Gondol Uang Miliaran Dalam Brangkas, Manager Bank BSI Karimun Disidangkan di Pengadilan

Gondol Uang Miliaran Dalam Brangkas, Manager Bank BSI Karimun Disidangkan di Pengadilan

Manager Bank BSI Karimun disidangkan akibat mencuri uang di dalam brankas (Foto: Edo/Batamnews)

Karimun, Batamnews - Branch manager KCP Bank Syariah Indonesia (BSI) Kebupaten Karimun, Kepulauan Riau (Kepri), Satria Arsy Saina (39) harus berhadapan dengan hukum usai menggondol uang dalam brangkas.

Manager Bank BSI Karimun itu mengambil kunci brangkas dalam laci meja dengan cara mencongkel menggunakan obeng. Ia yang telah mengetahui seluk beluk dan cara membuka brangkas, dengan mudahnya melakukan pencurian uang yang disimpan itu.

Dalam persidangan yang digelar di Pengadilan Negeri (PN) Karimun, pria asal Pekanbaru itu ditangkap usai mencuri uang kas perusahaan yang terdapat di dalam brankas dengan total nilai mencapai Rp 2,3 miliar.

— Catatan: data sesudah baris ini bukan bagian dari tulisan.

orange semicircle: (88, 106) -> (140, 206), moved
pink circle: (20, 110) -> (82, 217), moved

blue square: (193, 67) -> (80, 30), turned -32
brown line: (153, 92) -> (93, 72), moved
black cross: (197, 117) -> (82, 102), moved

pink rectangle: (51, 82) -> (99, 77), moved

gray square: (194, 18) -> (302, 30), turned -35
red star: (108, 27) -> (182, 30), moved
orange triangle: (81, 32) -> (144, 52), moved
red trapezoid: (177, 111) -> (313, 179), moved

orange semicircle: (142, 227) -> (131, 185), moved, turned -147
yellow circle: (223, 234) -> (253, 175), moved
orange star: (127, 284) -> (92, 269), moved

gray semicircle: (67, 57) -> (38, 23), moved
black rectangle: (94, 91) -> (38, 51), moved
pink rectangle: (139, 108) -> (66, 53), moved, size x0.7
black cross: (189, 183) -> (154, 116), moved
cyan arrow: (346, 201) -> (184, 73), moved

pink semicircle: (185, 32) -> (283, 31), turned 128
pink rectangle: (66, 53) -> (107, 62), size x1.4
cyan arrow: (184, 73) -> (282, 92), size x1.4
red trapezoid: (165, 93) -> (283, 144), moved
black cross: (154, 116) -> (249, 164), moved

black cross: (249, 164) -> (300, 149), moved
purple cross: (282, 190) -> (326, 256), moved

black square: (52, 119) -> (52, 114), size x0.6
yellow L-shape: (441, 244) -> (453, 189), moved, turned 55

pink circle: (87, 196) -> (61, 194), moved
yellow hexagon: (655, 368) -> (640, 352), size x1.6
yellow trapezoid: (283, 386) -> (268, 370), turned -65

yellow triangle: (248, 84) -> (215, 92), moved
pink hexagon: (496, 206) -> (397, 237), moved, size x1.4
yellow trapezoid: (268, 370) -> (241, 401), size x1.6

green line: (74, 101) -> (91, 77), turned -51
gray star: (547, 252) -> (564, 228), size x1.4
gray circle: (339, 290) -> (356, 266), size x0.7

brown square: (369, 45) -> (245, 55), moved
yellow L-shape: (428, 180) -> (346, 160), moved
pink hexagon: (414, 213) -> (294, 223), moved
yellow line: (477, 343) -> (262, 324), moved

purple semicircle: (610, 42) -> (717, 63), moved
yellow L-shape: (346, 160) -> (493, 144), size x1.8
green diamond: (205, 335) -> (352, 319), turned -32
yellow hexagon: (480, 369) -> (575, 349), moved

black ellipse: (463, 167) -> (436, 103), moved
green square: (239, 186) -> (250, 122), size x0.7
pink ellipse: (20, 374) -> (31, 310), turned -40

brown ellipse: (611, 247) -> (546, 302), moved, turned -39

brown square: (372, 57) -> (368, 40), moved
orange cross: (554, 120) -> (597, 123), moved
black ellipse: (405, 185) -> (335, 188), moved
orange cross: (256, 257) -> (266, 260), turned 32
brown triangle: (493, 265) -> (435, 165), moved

Baca juga: Antisipasi Penyelundupan Senjata Rakitan ke Sel, Petugas Rutan Dilatih Lanal Karimun

Sidang yang digelar tersebut secara virtual atau online, dengan agenda sidang pembacaan dakwaan oleh Jaksa Penuntut Umum (JPU) Kejari Karimun, Raden Muhammad Shandy, Kamis (24/11/2022).

Menurut dakwaan JPU, aksi pencurian itu dilakukan pada 29 Juli 2022 lalu sekitar pukul 20.00 WIB. Terdakwa mengambil uang tersebut dari dalam brankas yang berisi uang tunai Rp 2,481 miliar.

"Ditemukan uang di bawah meja kerja terdakwa uang pecahan Rp 100 ribu dan Rp 50 ribu yang dimasukan ke dalam tiga buah tas ransel," ujar JPU.

Usai melakukan pencurian itu, terdakwa sempat pergi ke Kota Garut, Jawa Barat. Ia kemudian diamankan dan ditahan sejak 6 Oktober 2022 lalu di Rutan kelas II Tanjungbalai Karimun.

"Setelah melakukan pencurian itu terdakwa sempat pergi ke Kota Garut, Jawa Barat," katanya.

 

Dari hasil sidang perdana yang digelar di Pengadilan Negeri Karimun, terdakwa memilih tidak menggunakan kuasa hukum dalam perkara yang menjeratnya itu. Ia menerima dan tidak mengajukan eksepsi atas dakwaan JPU.

Dalam perkara ini, Satria didakwa telah melanggar Pasal 363 ayat 1 ke-5 KUHP pencurian dan pemberatan jo Pasal 374 tentang penggelapan.

"Pasal yang didakwakan tadi 363 ayat atau 374 tentang penggelapan," ucap Humas Pengadilan Negeri Karimun, Alfonsius J.P Siringo Ringo.

Sidang perkara ini akan dilanjutkan pada Rabu 30 November 2022 mendatang dengan agenda pembuktian.

Dari perkara ini, sejumlah barang bukti ikut disita berupa uang tunai Rp 1 miliar dengan pecahan Rp 100 ribu sebanyak 10.000 lembar, uang tunai Rp 300 juta dengan pecahan Rp 50 ribu 6.100 lembar.

Kemudian, 2 unit mobil, pakaian merek Gucci, laptop, kwitansi pembelian mobil, dan kalung emas 30 gram yang diduga dari hasil uang curian dalam brangkas Bank BSI.